RUSH: Ernest in Atlanta. Nice to have you on the EIB Network. Hello, sir.

CALLER: Pleasure to be here, Rush. I wanted to refer back to your conversation between Axelrod and Wolf Blitzer, particularly relative to this question of breaking down the estate boundaries on the insurance plans and coverage. It occurred to me in listening to that that I’m on Medicare now, and I have Medicare supplemental, which as you know is designed to cover the gaps that Medicare doesn’t provide for. And the way that works is that there are about five or six different descriptions of insurance coverage and once a year for a period of about three months these are open for competition. I receive descriptions, the plan has a standard description of each of the five or six plans in terms of what it covers. And then the insurance companies compete on the basis of a price and service for me to subscribe to their insurance coverage for the next year. So this occurs nationwide, and it’s uniform, and it serves is an excellent prototype for doing exactly what Axelrod says really doesn’t fit or couldn’t be done.

RUSH: Oh, it’s not that it can’t be done. He knows it can be done, it’s that it’s not what they want. Let’s go back and repeat these two sound bites because these are incredible and they’re instructive. Maybe I’m making too big a deal about it. I don’t think so. Obama saying today that we have done more in the last eight months to lower carbon emissions than at any time in our history, is so patently, transparently absurd. There hasn’t been one policy, not one carbon emissions reduction policy implemented, and yet he’s out there. I don’t know how you document that. The Financial Times has got a story saying worldwide carbon emissions are down. But, you know, that’s as silly as that story we got on 45,000 deaths because people don’t have health insurance. They just make this stuff up. You know, measuring worldwide carbon emissions? I don’t know how precise that can be done. We can’t even precisely measure the temperature everywhere on the planet, and carbon emissions? Look how easily we got roped into buying all these false premises. And then you add to it, ‘Well, we’ve done more to lower carbon emissions last eight months than at any time in the world’s history.’ It’s just absurd. It’s a patent lie.

Obama is trying to take credit for something that has not happened and that shows everybody exactly how they’re doing it on everything else. ‘The economy is roaring back,’ as unemployment approaches 10%. ‘We’re going to have competition in our new health care plan,’ when they’re going to shut down private insurance. Here’s Axelrod. This is back on September 9th, Wolf Blitzer, ‘Why don’t you just do the cooperative option, the health insurance cooperatives, you gonna get into detail like that?’
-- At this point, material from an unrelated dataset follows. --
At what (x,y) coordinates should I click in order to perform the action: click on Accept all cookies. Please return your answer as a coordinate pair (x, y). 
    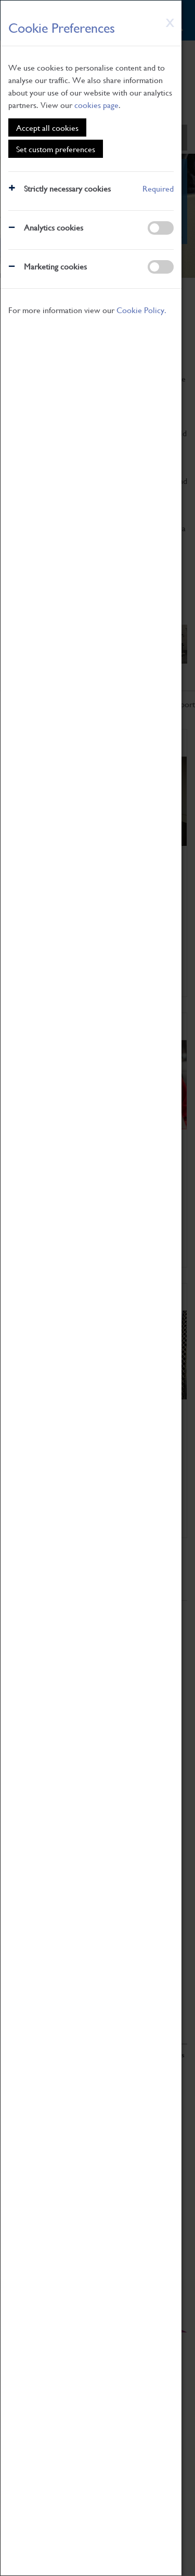     Looking at the image, I should click on (47, 127).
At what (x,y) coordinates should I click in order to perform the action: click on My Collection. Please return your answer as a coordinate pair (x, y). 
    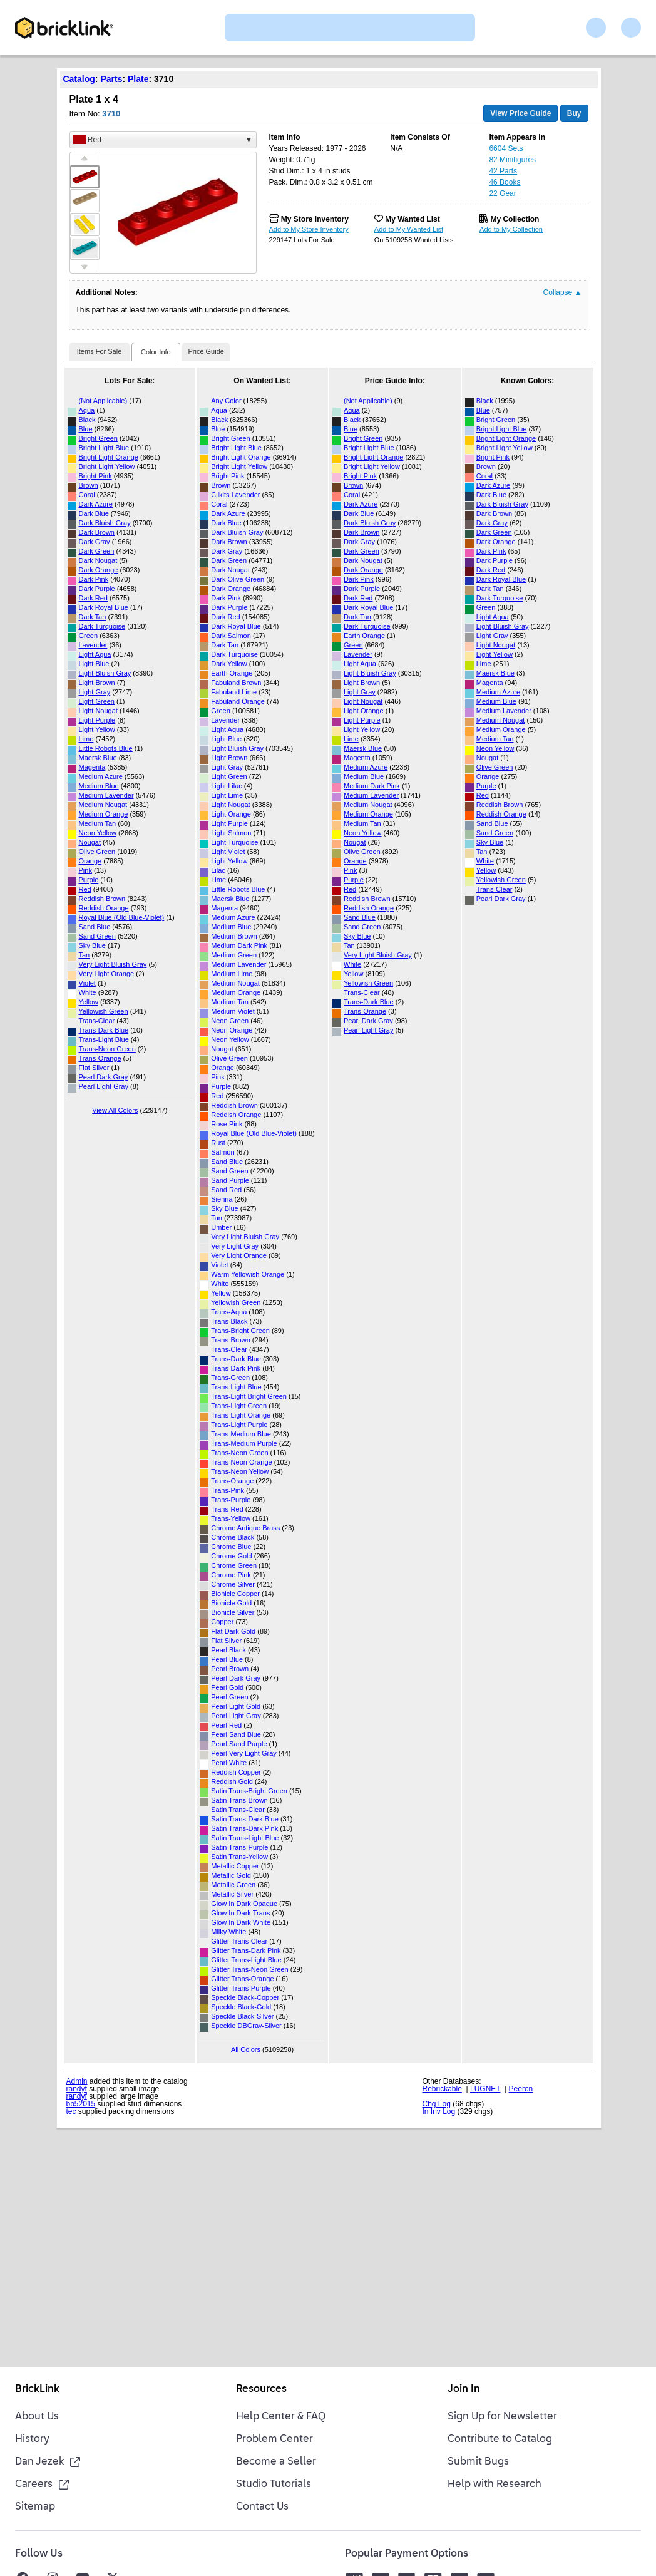     Looking at the image, I should click on (514, 219).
(replaying of sound bites)

RUSH: Competition, choice, to help consumers. Blitzer says, ‘Well, then why not let insurance companies sell across state lines?’

(replaying of sound bite)

RUSH: All right. So, no, competition and choice that will help consumers. But, no, no, no, no, not that much competition, not that kind of choice, no, no, no. Because we have to come up with something that can pass the Congress. That’s what matters. They’re building monuments to themselves. Gotta come up with something that will pass Congress and that won’t pass the Congress. But we’re going to say it’s full of competition and choice because that’s what you want. And we’re going to tell you we’re giving it to you, but we’re lying to you. That’s Axelrod.